DVD Review: Vincente Minnelli’s Brigadoon (1954)

Brigadoon was hardly the most memorable of Lerner and Loewe’s Broadway collaborations (that honor goes to My Fair Lady). Even so, it’s a fine fantasy featuring one of the most entertaining grouches in the showtune universe. His name is Jeff Douglas (wryly played here by Van Johnson). He hardly sings, almost never dances, and spends a good portion of the show completely plastered.

Jeff Douglas is an early incarnation of the kind of character that Lerner and Loewe would later make into a specialty: much like Gigis Gaston and My Fair Ladys Henry Higgins, Jeff is the antimatter—the representative of anyone who doesn’t, or can’t, sing to the birds.

Brigadoon’s frothy plot concerns a magical Scottish town that emerges from the mist for a single day every 100 years, only to disappear again by nightfall. Johnson and Gene Kelly are two American hunters who stumble upon this wee miracle; Cyd Charisse is the local girl who, owing to her situation, possesses the mating prospects of a mayfly.

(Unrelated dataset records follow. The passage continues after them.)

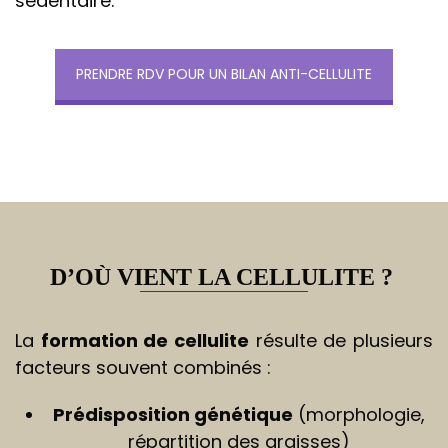
sédentaire.
PRENDRE RDV POUR UN BILAN ANTI-CELLULITE
D’OÙ VIENT LA CELLULITE ?
La
formation de cellulite
résulte de plusieurs
facteurs souvent combinés :
Prédisposition génétique
(morphologie,
répartition des graisses)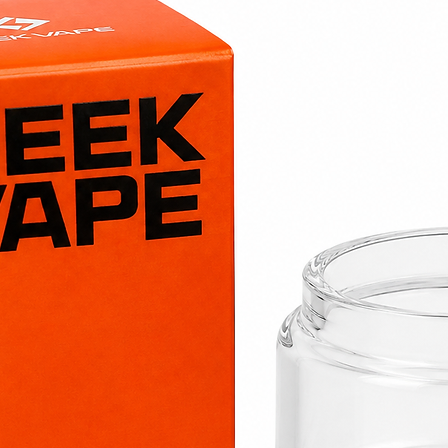
Origine
🇫🇷 F
Saveurs
Choux 
chantil
✅ Les points forts
📌
Saveur ultra 
🍬
Recette gou
sans notes artif
🇫🇷 Fabriqué 
💸 Format boos
sans altérer le
🧪 Conseils de do
Pour obtenir 
ajoute
1 booste
50 ml → total 6
2 boosters
= ~6
Ne pas dépas
l’intensité des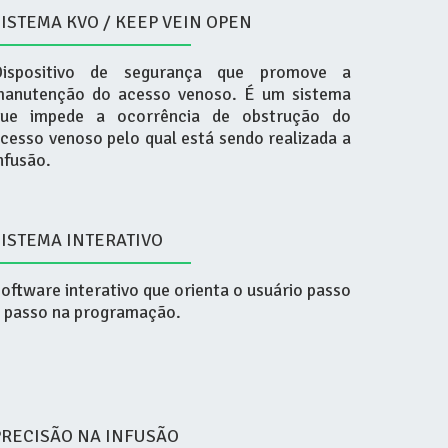
SISTEMA KVO / KEEP VEIN OPEN
Dispositivo de segurança que promove a
anutenção do acesso venoso. É um sistema
que impede a ocorrência de obstrução do
cesso venoso pelo qual está sendo realizada a
nfusão.
SISTEMA INTERATIVO
oftware interativo que orienta o usuário passo
 passo na programação.
PRECISÃO NA INFUSÃO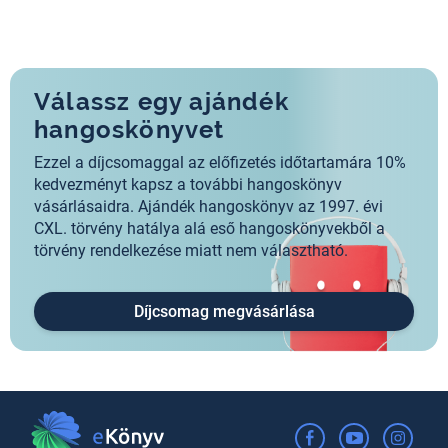
Válassz egy ajándék
hangoskönyvet
Ezzel a díjcsomaggal az előfizetés időtartamára 10%
kedvezményt kapsz a további hangoskönyv
vásárlásaidra. Ajándék hangoskönyv az 1997. évi
CXL. törvény hatálya alá eső hangoskönyvekből a
törvény rendelkezése miatt nem választható.
Díjcsomag megvásárlása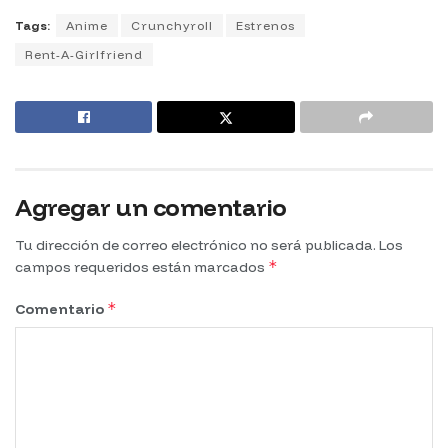
Tags:
Anime
Crunchyroll
Estrenos
Rent-A-Girlfriend
Agregar un comentario
Tu dirección de correo electrónico no será publicada.
Los
*
campos requeridos están marcados
*
Comentario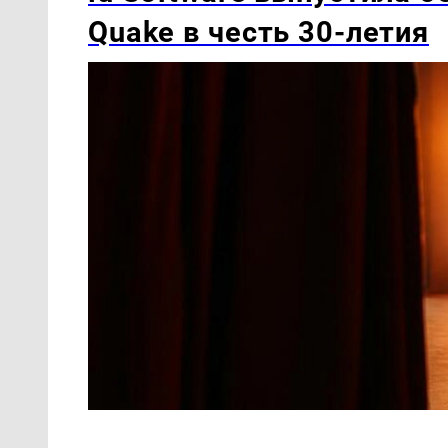
Quake в честь 30-летия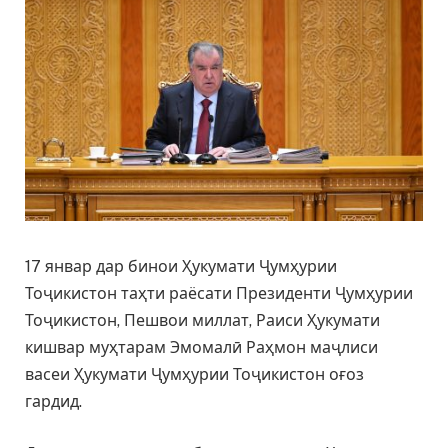
17 январ дар бинои Ҳукумати Ҷумҳурии
Тоҷикистон таҳти раёсати Президенти Ҷумҳурии
Тоҷикистон, Пешвои миллат, Раиси Ҳукумати
кишвар муҳтарам Эмомалӣ Раҳмон маҷлиси
васеи Ҳукумати Ҷумҳурии Тоҷикистон оғоз
гардид.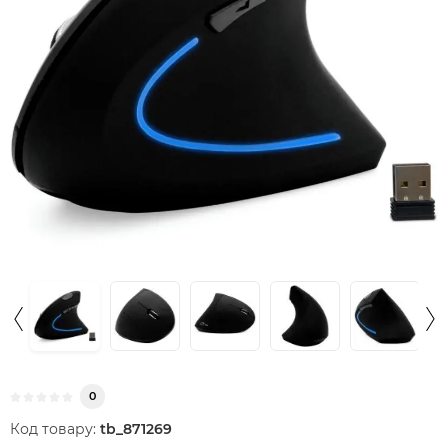
0
Код товару:
tb_871269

If you can overlook the particularly bad sets, you’ll find that the production numbers are solid enough (although, with the exception of “Almost Like Being in Love,” none of the songs are very memorable). And the pairing of Kelly and Charisse—reprising their legendary pas de deux from Singin’ in the Rain—allows us to ignore that neither of them are terribly good singers.

The under-accessorized DVD includes four numbers that never made it into the film: “There but for You Go I,” “From This Day On,” “The Sword Dance,” and the unintentionally randy “Come to Me, Bend to Me.”